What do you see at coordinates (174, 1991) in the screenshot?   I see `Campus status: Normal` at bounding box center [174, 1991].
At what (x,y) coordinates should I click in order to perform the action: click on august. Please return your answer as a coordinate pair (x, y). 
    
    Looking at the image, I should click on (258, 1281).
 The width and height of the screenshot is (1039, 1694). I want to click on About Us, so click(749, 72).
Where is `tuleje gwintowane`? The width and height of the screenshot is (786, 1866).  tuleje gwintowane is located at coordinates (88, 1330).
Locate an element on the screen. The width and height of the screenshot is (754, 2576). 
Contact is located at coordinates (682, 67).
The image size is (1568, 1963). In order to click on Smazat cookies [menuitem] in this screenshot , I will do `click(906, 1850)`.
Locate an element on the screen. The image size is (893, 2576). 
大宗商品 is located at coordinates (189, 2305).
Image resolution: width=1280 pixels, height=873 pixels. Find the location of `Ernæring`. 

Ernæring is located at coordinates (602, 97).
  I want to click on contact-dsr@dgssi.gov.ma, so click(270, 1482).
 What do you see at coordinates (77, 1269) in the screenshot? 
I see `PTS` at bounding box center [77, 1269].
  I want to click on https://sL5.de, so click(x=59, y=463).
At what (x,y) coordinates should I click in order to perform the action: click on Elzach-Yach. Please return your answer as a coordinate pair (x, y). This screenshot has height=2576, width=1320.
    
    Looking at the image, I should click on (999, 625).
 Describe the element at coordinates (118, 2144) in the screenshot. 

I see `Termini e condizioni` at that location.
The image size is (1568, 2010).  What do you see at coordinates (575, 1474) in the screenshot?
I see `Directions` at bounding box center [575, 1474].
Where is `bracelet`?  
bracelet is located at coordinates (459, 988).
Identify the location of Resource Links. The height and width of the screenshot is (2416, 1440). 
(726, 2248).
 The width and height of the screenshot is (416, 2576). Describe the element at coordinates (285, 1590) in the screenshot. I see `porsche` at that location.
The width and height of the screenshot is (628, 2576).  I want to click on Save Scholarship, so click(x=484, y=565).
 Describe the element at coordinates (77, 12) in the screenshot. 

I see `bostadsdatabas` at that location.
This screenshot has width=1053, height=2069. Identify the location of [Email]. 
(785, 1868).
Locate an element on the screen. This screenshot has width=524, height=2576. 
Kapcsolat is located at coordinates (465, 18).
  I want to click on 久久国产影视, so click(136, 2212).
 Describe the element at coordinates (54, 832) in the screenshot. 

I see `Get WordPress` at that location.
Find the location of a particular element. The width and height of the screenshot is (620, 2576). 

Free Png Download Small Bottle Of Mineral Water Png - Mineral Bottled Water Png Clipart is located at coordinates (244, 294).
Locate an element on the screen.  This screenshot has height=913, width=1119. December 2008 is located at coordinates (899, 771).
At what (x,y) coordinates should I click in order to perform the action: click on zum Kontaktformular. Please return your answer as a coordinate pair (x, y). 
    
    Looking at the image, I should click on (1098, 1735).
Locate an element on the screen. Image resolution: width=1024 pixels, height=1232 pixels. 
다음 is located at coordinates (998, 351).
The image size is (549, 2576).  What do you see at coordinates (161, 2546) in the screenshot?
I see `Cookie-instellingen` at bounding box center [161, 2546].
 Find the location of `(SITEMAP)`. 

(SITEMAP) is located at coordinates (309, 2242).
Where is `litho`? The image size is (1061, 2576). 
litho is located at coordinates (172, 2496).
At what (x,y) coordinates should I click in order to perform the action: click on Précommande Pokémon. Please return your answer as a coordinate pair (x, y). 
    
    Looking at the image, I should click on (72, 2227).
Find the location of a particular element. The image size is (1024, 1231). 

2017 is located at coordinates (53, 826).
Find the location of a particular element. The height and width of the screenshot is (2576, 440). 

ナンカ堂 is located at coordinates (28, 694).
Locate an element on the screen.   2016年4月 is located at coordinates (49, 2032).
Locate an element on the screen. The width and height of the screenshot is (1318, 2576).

● **WHAT IS BEING ASKED**: Restate the whole of the material exactly.

● **TASK ANSWER**:
What do you see at coordinates (174, 1991) in the screenshot?   I see `Campus status: Normal` at bounding box center [174, 1991].
At what (x,y) coordinates should I click in order to perform the action: click on august. Please return your answer as a coordinate pair (x, y). 
    
    Looking at the image, I should click on (258, 1281).
 The width and height of the screenshot is (1039, 1694). I want to click on About Us, so click(749, 72).
Where is `tuleje gwintowane`? The width and height of the screenshot is (786, 1866).  tuleje gwintowane is located at coordinates (88, 1330).
Locate an element on the screen. The width and height of the screenshot is (754, 2576). 
Contact is located at coordinates (682, 67).
The image size is (1568, 1963). In order to click on Smazat cookies [menuitem] in this screenshot , I will do `click(906, 1850)`.
Locate an element on the screen. The image size is (893, 2576). 
大宗商品 is located at coordinates (189, 2305).
Image resolution: width=1280 pixels, height=873 pixels. Find the location of `Ernæring`. 

Ernæring is located at coordinates (602, 97).
  I want to click on contact-dsr@dgssi.gov.ma, so click(270, 1482).
 What do you see at coordinates (77, 1269) in the screenshot? 
I see `PTS` at bounding box center [77, 1269].
  I want to click on https://sL5.de, so click(x=59, y=463).
At what (x,y) coordinates should I click in order to perform the action: click on Elzach-Yach. Please return your answer as a coordinate pair (x, y). This screenshot has height=2576, width=1320.
    
    Looking at the image, I should click on (999, 625).
 Describe the element at coordinates (118, 2144) in the screenshot. 

I see `Termini e condizioni` at that location.
The image size is (1568, 2010).  What do you see at coordinates (575, 1474) in the screenshot?
I see `Directions` at bounding box center [575, 1474].
Where is `bracelet`?  
bracelet is located at coordinates (459, 988).
Identify the location of Resource Links. The height and width of the screenshot is (2416, 1440). 
(726, 2248).
 The width and height of the screenshot is (416, 2576). Describe the element at coordinates (285, 1590) in the screenshot. I see `porsche` at that location.
The width and height of the screenshot is (628, 2576).  I want to click on Save Scholarship, so click(x=484, y=565).
 Describe the element at coordinates (77, 12) in the screenshot. 

I see `bostadsdatabas` at that location.
This screenshot has width=1053, height=2069. Identify the location of [Email]. 
(785, 1868).
Locate an element on the screen. This screenshot has width=524, height=2576. 
Kapcsolat is located at coordinates (465, 18).
  I want to click on 久久国产影视, so click(136, 2212).
 Describe the element at coordinates (54, 832) in the screenshot. 

I see `Get WordPress` at that location.
Find the location of a particular element. The width and height of the screenshot is (620, 2576). 

Free Png Download Small Bottle Of Mineral Water Png - Mineral Bottled Water Png Clipart is located at coordinates (244, 294).
Locate an element on the screen.  This screenshot has height=913, width=1119. December 2008 is located at coordinates (899, 771).
At what (x,y) coordinates should I click in order to perform the action: click on zum Kontaktformular. Please return your answer as a coordinate pair (x, y). 
    
    Looking at the image, I should click on (1098, 1735).
Locate an element on the screen. Image resolution: width=1024 pixels, height=1232 pixels. 
다음 is located at coordinates (998, 351).
The image size is (549, 2576).  What do you see at coordinates (161, 2546) in the screenshot?
I see `Cookie-instellingen` at bounding box center [161, 2546].
 Find the location of `(SITEMAP)`. 

(SITEMAP) is located at coordinates (309, 2242).
Where is `litho`? The image size is (1061, 2576). 
litho is located at coordinates (172, 2496).
At what (x,y) coordinates should I click in order to perform the action: click on Précommande Pokémon. Please return your answer as a coordinate pair (x, y). 
    
    Looking at the image, I should click on (72, 2227).
Find the location of a particular element. The image size is (1024, 1231). 

2017 is located at coordinates (53, 826).
Find the location of a particular element. The height and width of the screenshot is (2576, 440). 

ナンカ堂 is located at coordinates (28, 694).
Locate an element on the screen.   2016年4月 is located at coordinates (49, 2032).
Locate an element on the screen. The width and height of the screenshot is (1318, 2576).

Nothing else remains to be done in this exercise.